The Knesset Finance Committee retroactively approved an increase on cigarette taxes yesterday and also repealed the tax exemption on biodiesel fuel. The action, which garnered the support of all of the committee members, will not result in an increase in cigarette prices, which already rose four months ago. Taken together, however, the committee vote is expected to increase state revenues by NIS 900 million a year.
The repeal of the biodiesel tax exemption follows testimony by Tax Authority Deputy Director General Eran Yaakov, who said no significant benefit had been shown for the use of biodiesel fuels. A treasury official told the committee the state was losing NIS 200 million a year due to the exemption.
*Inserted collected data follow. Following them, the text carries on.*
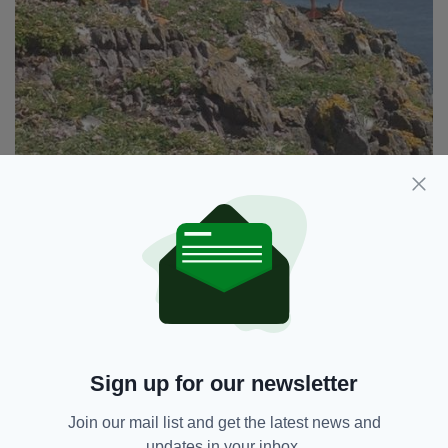
Puffins on Skellig Michael
“This is not a localised problem,” said a NPWS
spokesperson. “The gannets that breed here
can travel great distances out to sea during the
breeding season and, unfortunately, there is no
localised solution that will resolve this problem
definitively.”
Sign up for our newsletter
Little Skellig is an island 11kms off the south-
west coast of Co. Kerry. It’s closed to the
Join our mail list and get the latest news and
public and is neighboured by Skellig Michael, a
updates in your inbox.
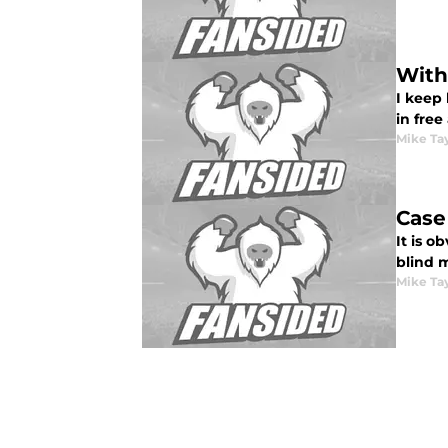
With
I keep
in fre
Mike Ta
Case
It is o
blind 
Mike Ta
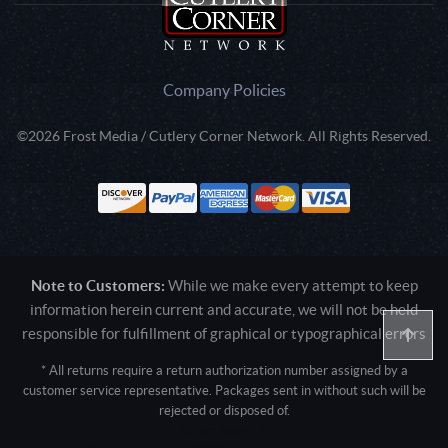
Company Policies
©2026 Frost Media / Cutlery Corner Network. All Rights Reserved.
Note to Customers:
While we make every attempt to keep
information herein current and accurate, we will not be held
responsible for fulfillment of graphical or typographical errors
* All returns require a return authorization number assigned by a
customer service representative. Packages sent in without such will be
rejected or disposed of.
Active login: - 0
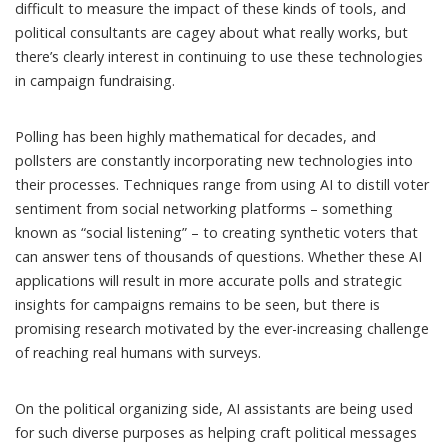
difficult to measure the impact of these kinds of tools, and
political consultants are cagey about what really works, but
there’s clearly interest in continuing to use these technologies
in campaign fundraising.
Polling has been highly mathematical for decades, and
pollsters are constantly incorporating new technologies into
their processes. Techniques range from using AI to distill voter
sentiment from social networking platforms – something
known as “
social listening
” – to creating
synthetic voters
that
can answer tens of thousands of questions. Whether these AI
applications will result in more accurate polls and strategic
insights for campaigns remains to be seen, but
there is
promising
research
motivated by the ever-increasing challenge
of reaching real humans with surveys.
On the political organizing side, AI assistants are being used
for such diverse purposes as
helping craft political messages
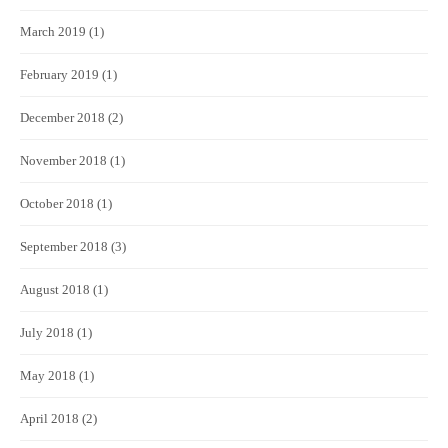
March 2019
(1)
February 2019
(1)
December 2018
(2)
November 2018
(1)
October 2018
(1)
September 2018
(3)
August 2018
(1)
July 2018
(1)
May 2018
(1)
April 2018
(2)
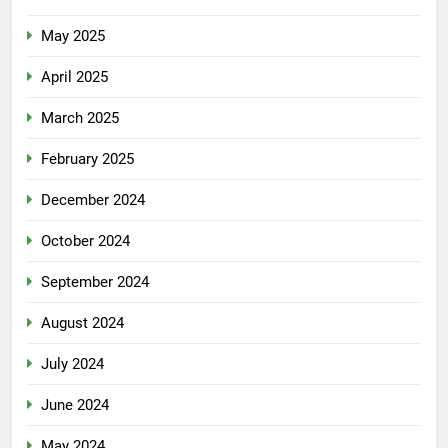
May 2025
April 2025
March 2025
February 2025
December 2024
October 2024
September 2024
August 2024
July 2024
June 2024
May 2024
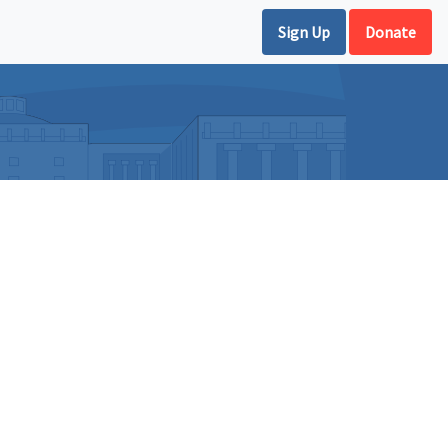
Sign Up
Donate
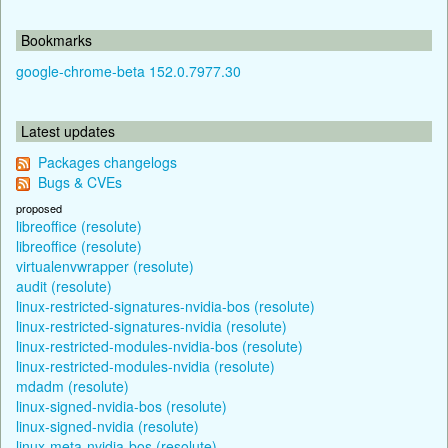
Bookmarks
google-chrome-beta 152.0.7977.30
Latest updates
Packages changelogs
Bugs & CVEs
proposed
libreoffice (resolute)
libreoffice (resolute)
virtualenvwrapper (resolute)
audit (resolute)
linux-restricted-signatures-nvidia-bos (resolute)
linux-restricted-signatures-nvidia (resolute)
linux-restricted-modules-nvidia-bos (resolute)
linux-restricted-modules-nvidia (resolute)
mdadm (resolute)
linux-signed-nvidia-bos (resolute)
linux-signed-nvidia (resolute)
linux-meta-nvidia-bos (resolute)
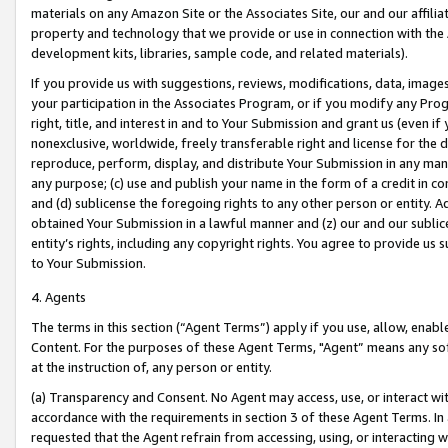
materials on any Amazon Site or the Associates Site, our and our affili
property and technology that we provide or use in connection with the
development kits, libraries, sample code, and related materials).
If you provide us with suggestions, reviews, modifications, data, image
your participation in the Associates Program, or if you modify any Prog
right, title, and interest in and to Your Submission and grant us (even 
nonexclusive, worldwide, freely transferable right and license for the du
reproduce, perform, display, and distribute Your Submission in any man
any purpose; (c) use and publish your name in the form of a credit in c
and (d) sublicense the foregoing rights to any other person or entity. A
obtained Your Submission in a lawful manner and (z) our and our sublice
entity’s rights, including any copyright rights. You agree to provide us
to Your Submission.
4. Agents
The terms in this section (“Agent Terms”) apply if you use, allow, enab
Content. For the purposes of these Agent Terms, "Agent” means any so
at the instruction of, any person or entity.
(a) Transparency and Consent. No Agent may access, use, or interact with 
accordance with the requirements in section 3 of these Agent Terms. In
requested that the Agent refrain from accessing, using, or interacting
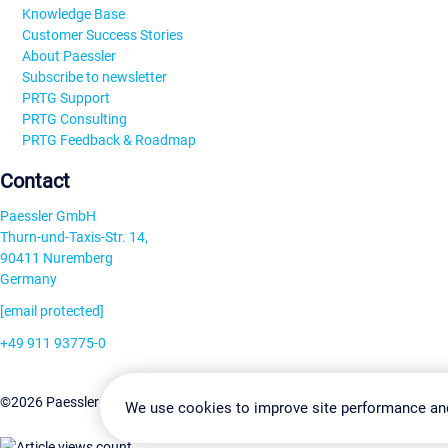
Knowledge Base
Customer Success Stories
About Paessler
Subscribe to newsletter
PRTG Support
PRTG Consulting
PRTG Feedback & Roadmap
Contact
Paessler GmbH
Thurn-und-Taxis-Str. 14,
90411 Nuremberg
Germany
[email protected]
+49 911 93775-0
Contact us
Change Settin
©2026 Paessler GmbH
Terms & Conditions
Privacy Policy
We use cookies to improve site performance an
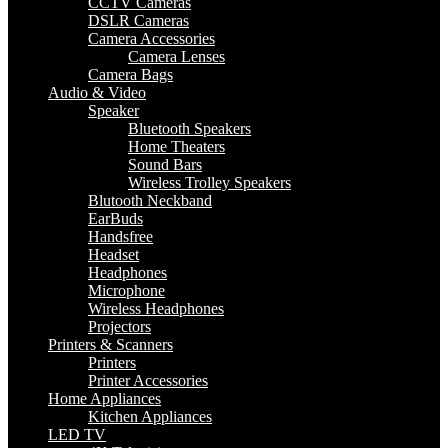
CCTV Cameras
DSLR Cameras
Camera Accessories
Camera Lenses
Camera Bags
Audio & Video
Speaker
Bluetooth Speakers
Home Theaters
Sound Bars
Wireless Trolley Speakers
Blutooth Neckband
EarBuds
Handsfree
Headset
Headphones
Microphone
Wireless Headphones
Projectors
Printers & Scanners
Printers
Printer Accessories
Home Appliances
Kitchen Appliances
LED TV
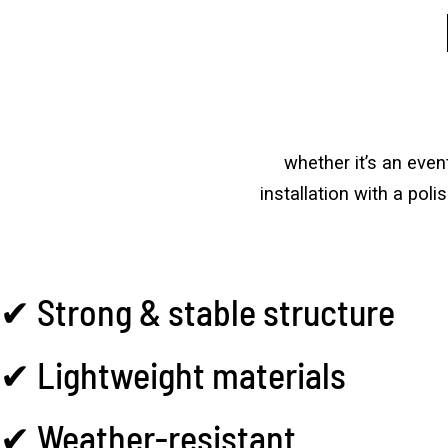
whether it’s an eve
installation with a pol
✔ Strong & stable structure
✔ Lightweight materials
✔ Weather-resistant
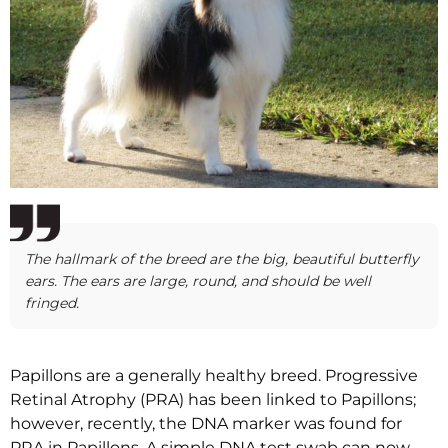
The hallmark of the breed are the big, beautiful butterfly
ears. The ears are large, round, and should be well
fringed.
Papillons are a generally healthy breed. Progressive
Retinal Atrophy (PRA) has been linked to Papillons;
however, recently, the DNA marker was found for
PRA in Papillons. A simple DNA test swab can now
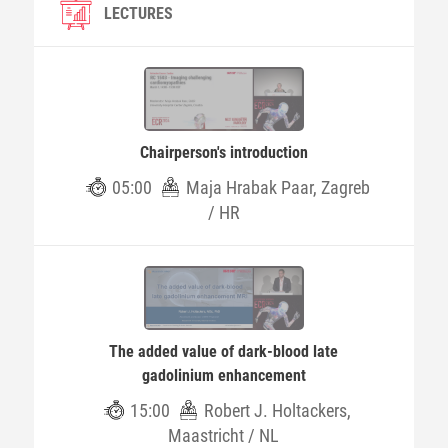
LECTURES
Chairperson's introduction
05:00
Maja Hrabak Paar, Zagreb
/ HR
The added value of dark-blood late
gadolinium enhancement
15:00
Robert J. Holtackers,
Maastricht / NL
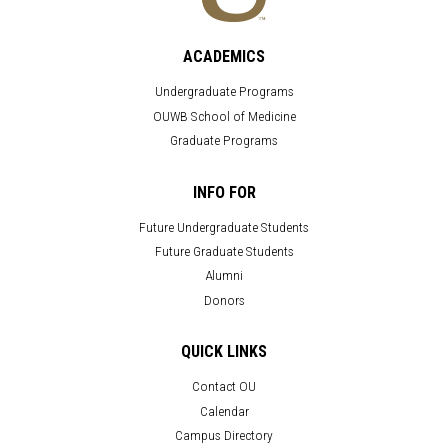
ACADEMICS
Undergraduate Programs
OUWB School of Medicine
Graduate Programs
INFO FOR
Future Undergraduate Students
Future Graduate Students
Alumni
Donors
QUICK LINKS
Contact OU
Calendar
Campus Directory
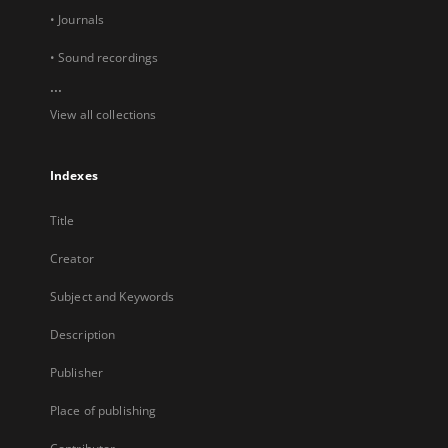
• Journals
• Sound recordings
...
View all collections
Indexes
Title
Creator
Subject and Keywords
Description
Publisher
Place of publishing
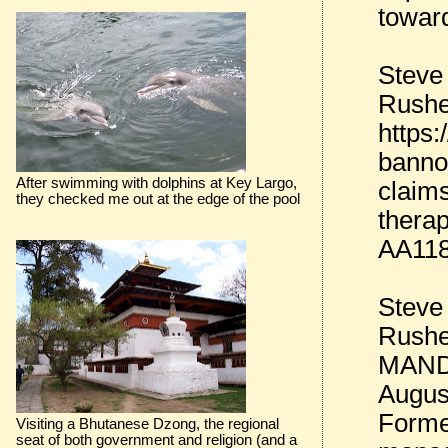
towar
Steve
Rushe
https
banno
After swimming with dolphins at Key Largo,
claim
they checked me out at the edge of the pool
therap
AA11
Steve
Rushe
MANDE
Augus
Forme
Visiting a Bhutanese Dzong, the regional
seat of both government and religion (and a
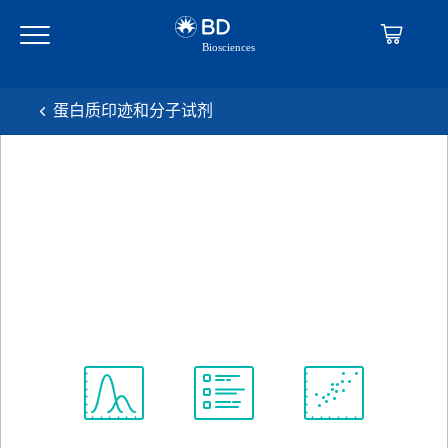
Skip
Skip
to
to
main
navigation
content
蛋白质印迹和分子试剂
BD Transduction
Laboratories™ Purified Mouse
Anti-Human Stat5 (pY694)
克隆 47/Stat5(pY694)
(RUO)
查看所有格式
Spectrum
Protocol
Scientific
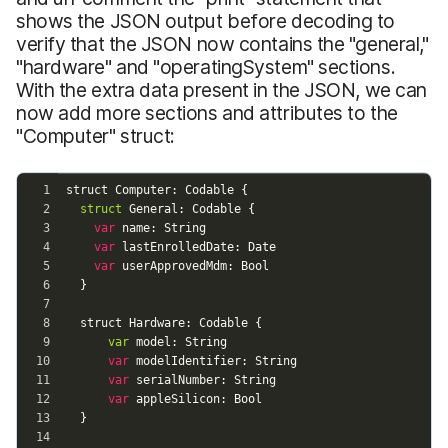
shows the JSON output before decoding to
verify that the JSON now contains the "general,"
"hardware" and "operatingSystem" sections.
With the extra data present in the JSON, we can
now add more sections and attributes to the
"Computer" struct:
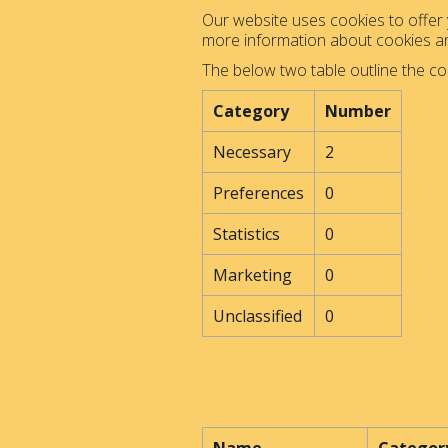
Our website uses cookies to offer y
more information about cookies 
The below two table outline the co
Category
Number
Necessary
2
Preferences
0
Statistics
0
Marketing
0
Unclassified
0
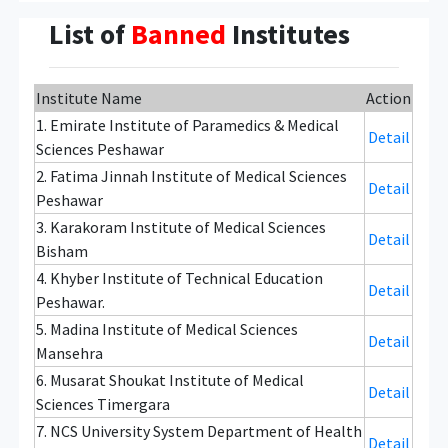
List of
Banned
Institutes
Institute Name
Action
1. Emirate Institute of Paramedics & Medical
Detail
Sciences Peshawar
2. Fatima Jinnah Institute of Medical Sciences
Detail
Peshawar
3. Karakoram Institute of Medical Sciences
Detail
Bisham
4. Khyber Institute of Technical Education
Detail
Peshawar.
5. Madina Institute of Medical Sciences
Detail
Mansehra
6. Musarat Shoukat Institute of Medical
Detail
Sciences Timergara
7. NCS University System Department of Health
Detail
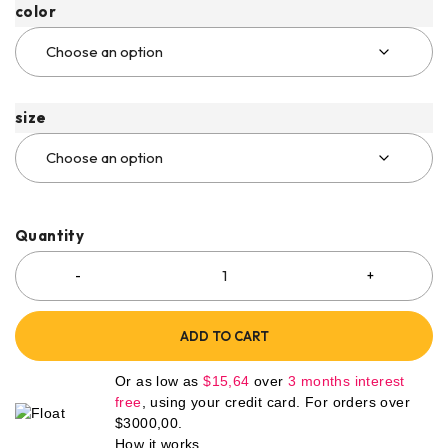
color
size
Quantity
ADD TO CART
Or as low as
$
15,64
over
3 months interest
free
, using your credit card. For orders over
$
3000,00
.
How it works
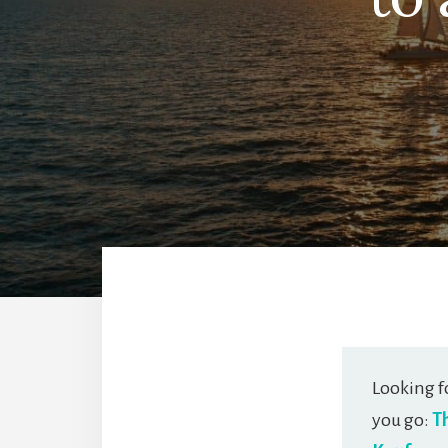
Looking f
you go:
T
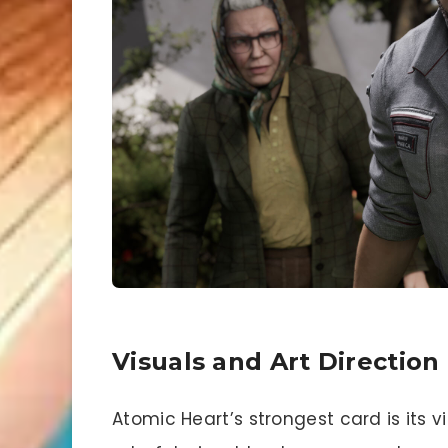
Visuals and Art Direction
Atomic Heart’s strongest card is its v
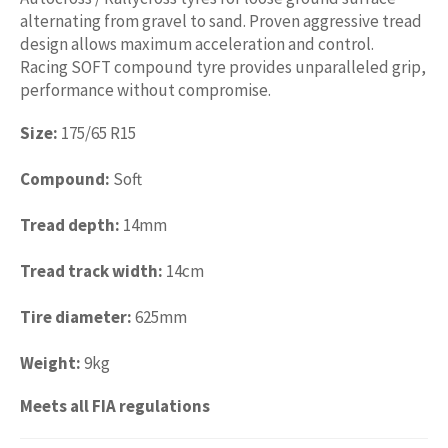
alternating from gravel to sand. Proven aggressive tread
design allows maximum acceleration and control.
Racing SOFT compound tyre provides unparalleled grip,
performance without compromise.
Size:
175/65 R15
Compound:
Soft
Tread depth:
14mm
Tread track width:
14cm
Tire diameter:
625mm
Weight:
9kg
Meets all FIA regulations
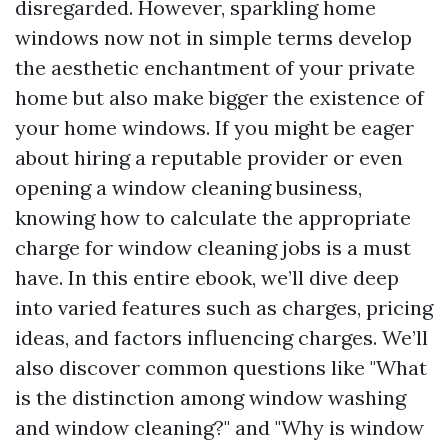
disregarded. However, sparkling home
windows now not in simple terms develop
the aesthetic enchantment of your private
home but also make bigger the existence of
your home windows. If you might be eager
about hiring a reputable provider or even
opening a window cleaning business,
knowing how to calculate the appropriate
charge for window cleaning jobs is a must
have. In this entire ebook, we’ll dive deep
into varied features such as charges, pricing
ideas, and factors influencing charges. We’ll
also discover common questions like "What
is the distinction among window washing
and window cleaning?" and "Why is window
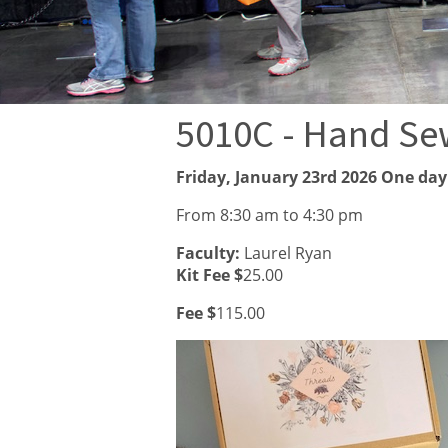
5010C - Hand Se
Friday, January 23rd 2026 One day
From 8:30 am to 4:30 pm
Faculty:
Laurel Ryan
Kit Fee $
25.00
Fee $
115.00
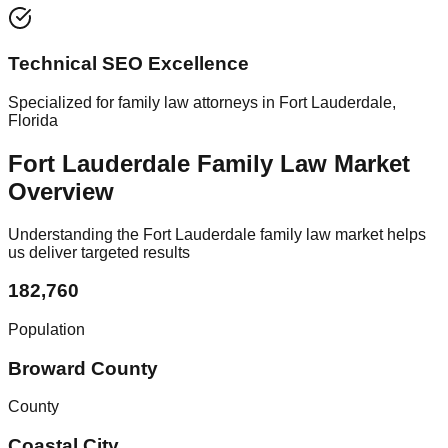
Technical SEO Excellence
Specialized for family law attorneys in Fort Lauderdale,
Florida
Fort Lauderdale Family Law Market
Overview
Understanding the Fort Lauderdale family law market helps
us deliver targeted results
182,760
Population
Broward County
County
Coastal City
The Manufacturer's Association called for the exemption to be left in place, saying that local production of biofuels was begun in reliance on the tax benefit. The committee decided to proceed with the cancellation of the exemption but agreed to find other ways to address the difficulty that it would cause local producers.
Committee chairman Moshe Gafni (United Torah Judaism ) also ordered the tax authorities to meet with the Dubek tobacco company regarding the firm's complaints over the hike in cigarette taxes. Tax Authority Deputy Director General Eran Yaakov told the committee an agreement had been reached with Dubek providing for a subsequent order cancelling the scheduled January 1 price increase on cigarettes.